All of this is scandalous enough but the real story begins when he takes up with a much younger African American man, changes his name to Dawn and has a sex change operation at Johns Hopkins. Bear in mind this all took place in the late sixties and early seventies. Think of the gossip. But wait, there’s more. Dawn shows up with a baby. Author Ball is to be commended for sorting the truth in the midst of a Gordian knot of lies, deceits and conflicting stories in this entertaining read.
- Phyllis
Maisie Dobbs
by Jacqueline Winspear
My favorite mysteries feature women detectives who rely on pure intellect to solve their cases. Agatha Christie’s Miss Marple and Dorothy L. Sayers Harriet Vane come to mind. Add to this list Maisie Dobbs, nurse, veteran of the First World War, Cambridge educated, psychologist and private detective.

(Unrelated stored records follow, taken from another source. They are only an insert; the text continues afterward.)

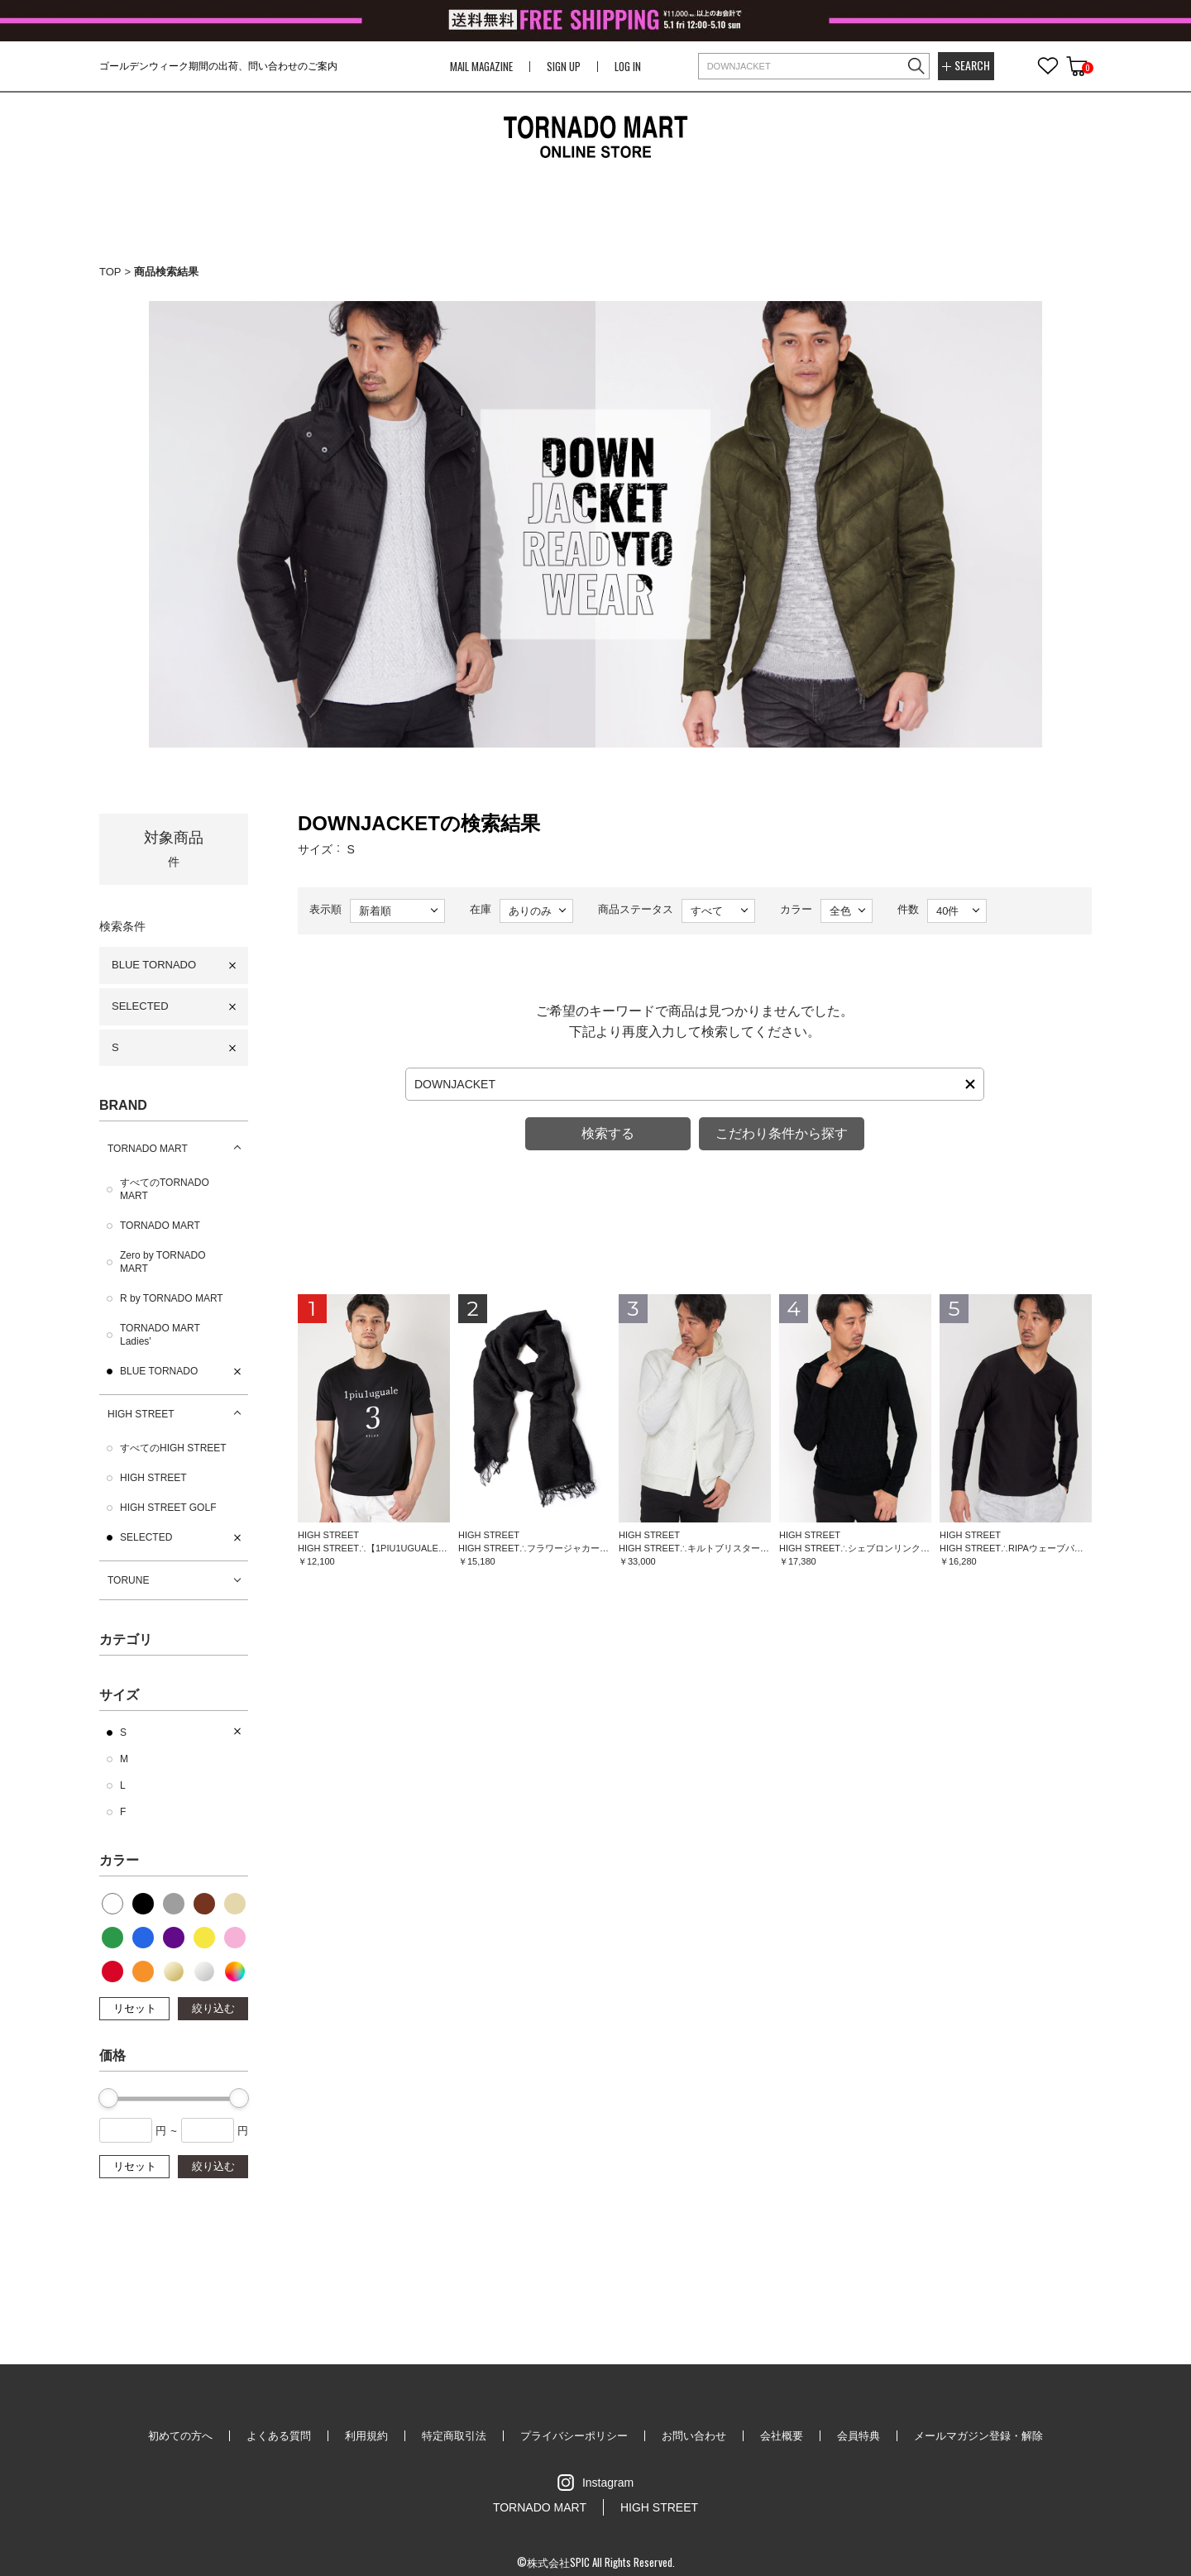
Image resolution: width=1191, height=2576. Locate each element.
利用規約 (366, 2436)
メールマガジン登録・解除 (978, 2436)
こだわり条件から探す (781, 1133)
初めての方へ (180, 2436)
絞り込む (213, 2008)
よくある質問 (278, 2436)
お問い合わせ (694, 2436)
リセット (134, 2008)
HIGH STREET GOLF (168, 1507)
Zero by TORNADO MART (163, 1262)
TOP (110, 271)
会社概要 (781, 2436)
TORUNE (128, 1580)
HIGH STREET (141, 1414)
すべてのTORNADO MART (164, 1189)
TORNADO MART (148, 1148)
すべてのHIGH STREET (173, 1448)
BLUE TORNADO (154, 964)
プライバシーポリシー (574, 2436)
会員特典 (858, 2436)
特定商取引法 (454, 2436)
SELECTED (140, 1006)
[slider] (108, 2098)
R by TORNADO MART (171, 1298)
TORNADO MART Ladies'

This series by Jacqueline Winspear begins with Maisie Dobbs and continues with the seventh volume, Mapping of Love and Death, due out in March 2010.

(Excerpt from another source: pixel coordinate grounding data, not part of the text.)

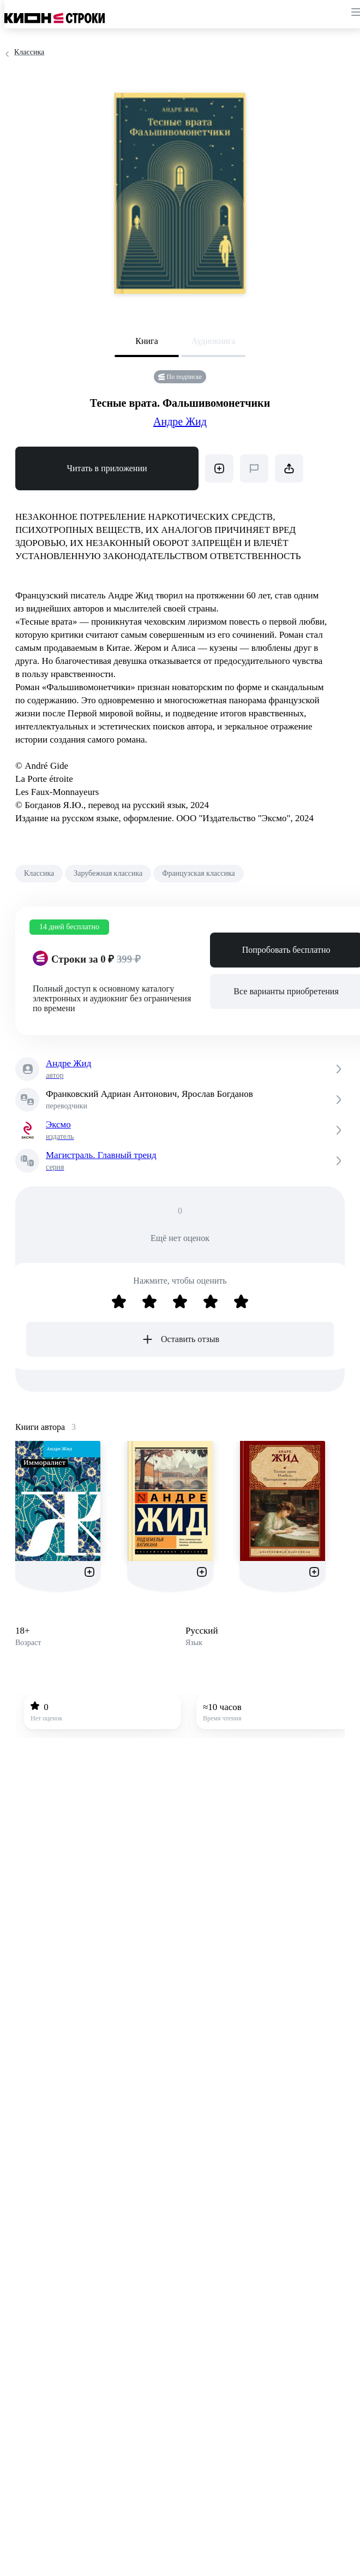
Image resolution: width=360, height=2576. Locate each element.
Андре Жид (180, 422)
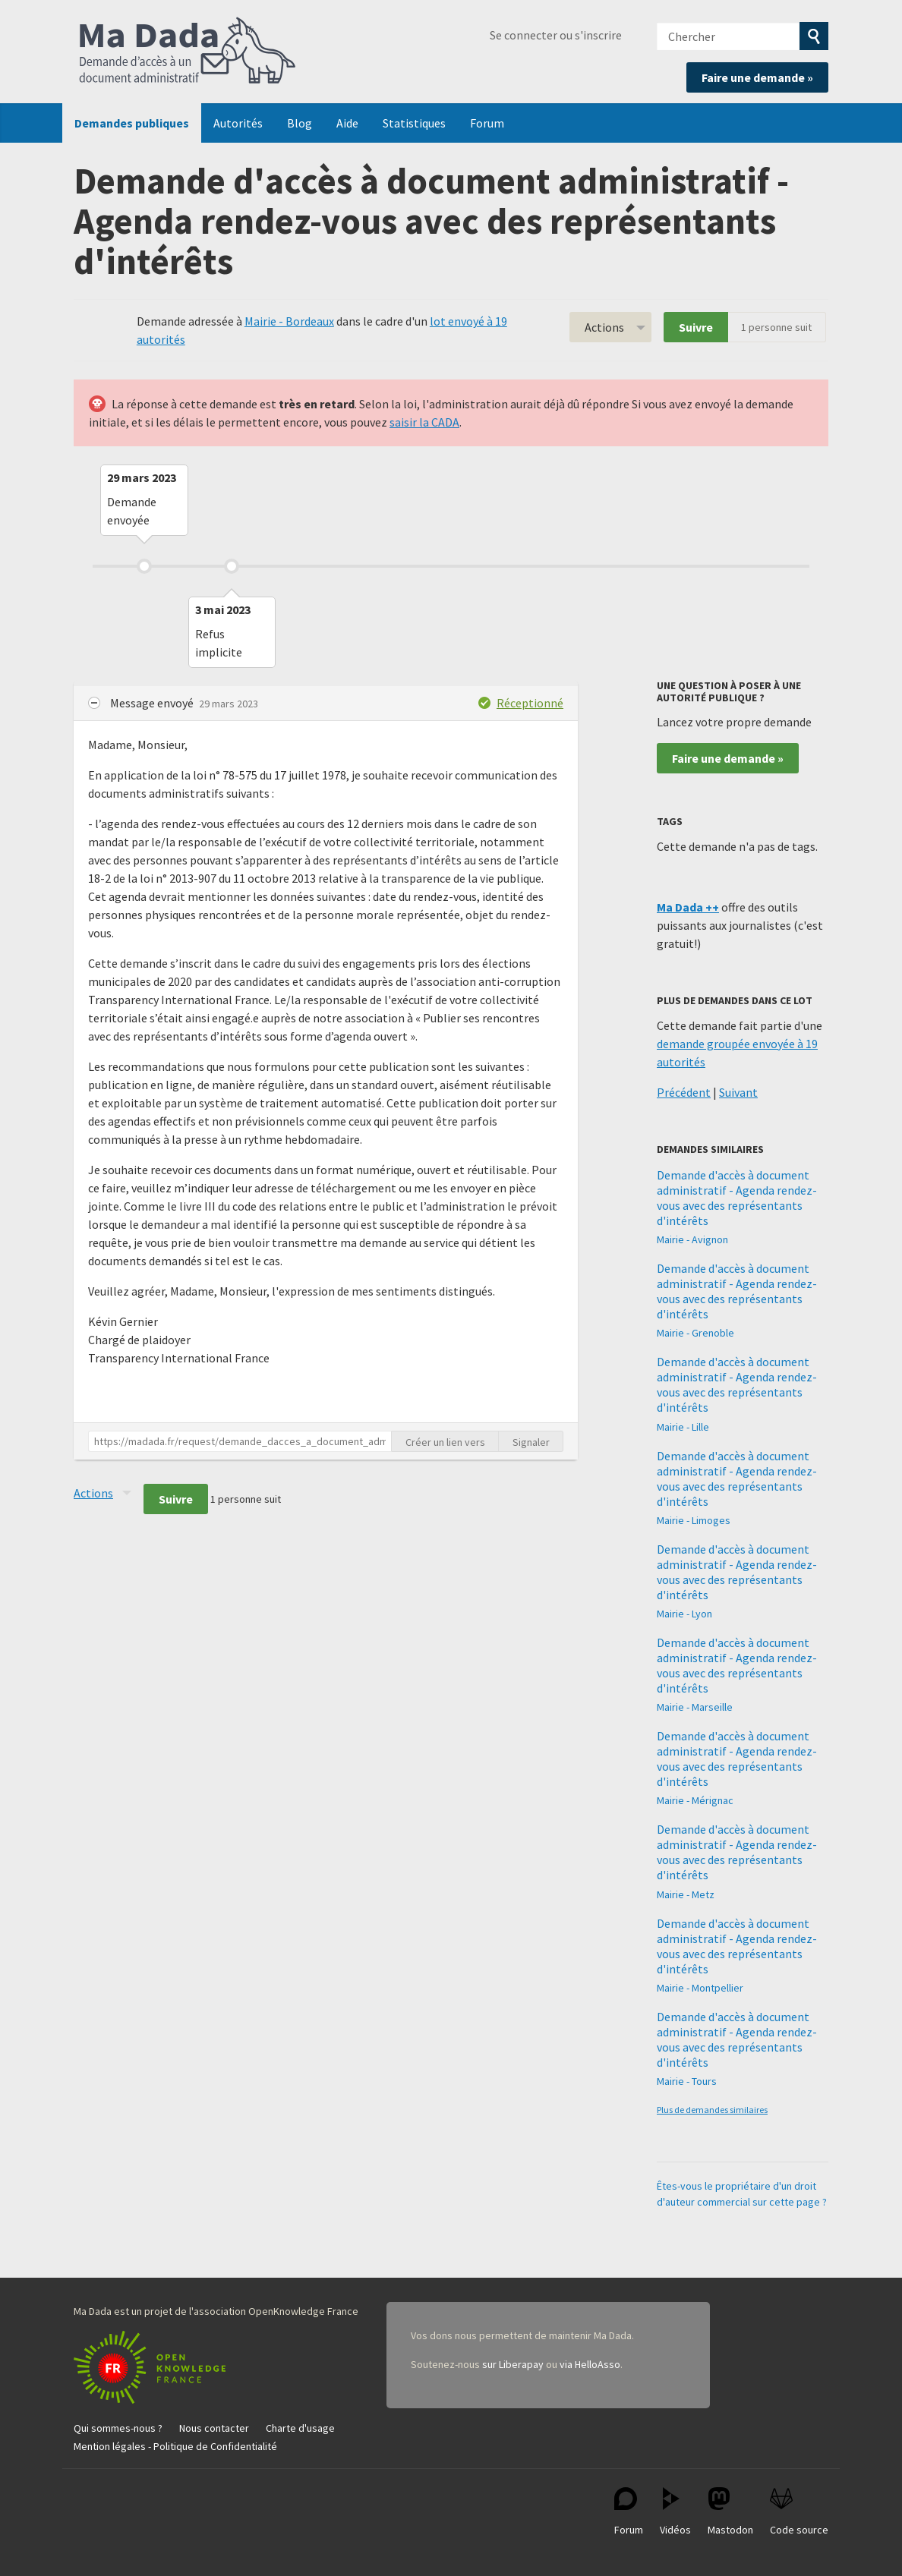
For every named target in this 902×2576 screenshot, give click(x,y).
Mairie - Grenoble (695, 1333)
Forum (487, 123)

Begin with this first volume, for background on how a bright working class girl developed into the remarkable Maisie. Starting out as a servant after the death of her mother, she is taken under the wing of Lady Rowan, the vivacious and progressive aristocrat who recognizes Maisie’s talent and sees she receives a first rate education after intense tutoring by her friend psychologist Maurice Blanche. During WW I Maisie finds herself a nurse in a field hospital in France where she treats victims of mustard gas and other horrific injuries before she and her fiancé, surgeon Simon Lynch are both injured themselves.

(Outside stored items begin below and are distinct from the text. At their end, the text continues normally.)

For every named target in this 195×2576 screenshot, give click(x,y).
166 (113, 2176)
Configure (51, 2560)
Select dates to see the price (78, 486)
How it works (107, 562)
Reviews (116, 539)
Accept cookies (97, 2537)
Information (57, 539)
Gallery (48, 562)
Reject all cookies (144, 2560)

This war experience provides the foundation for all of Maisie’s work as a private detective, giving her compassion and understanding as she navigates the harsh realities of post war England when the tremendous death toll of the war left many damaged souls as well as social and economic devastation. Somehow, the conclusions she reaches while solving her cases move Maisie and her clients a little closer to healing the wounds of war. For mystery lovers who relish plowing through multiple volumes at once, this character driven series is a prize.
- Phyllis
Persepolis: The Story of a Childhood (vol. 1)
By Marjane Satrapi
As our nation emerges from years of isolation from Iran and attempts to engage a nation whose actions are frightening, this autobiographical graphic novel serves as an excellent primer on the history of Iran’s theocracy. For readers not tuned into graphic novels, don’t be deceived by the comic book format. Satrapi, born in 1969, is a child of the revolution but also the child of progressive, well educated parents who are at first elated by the overthrow of the Shah. They are quickly disillusioned when the Islamic regime evolves into the same sort of totalitarianism and fear suffered under the Shah. Marjane’s story continues in Persepolis 2: The Story of a Return.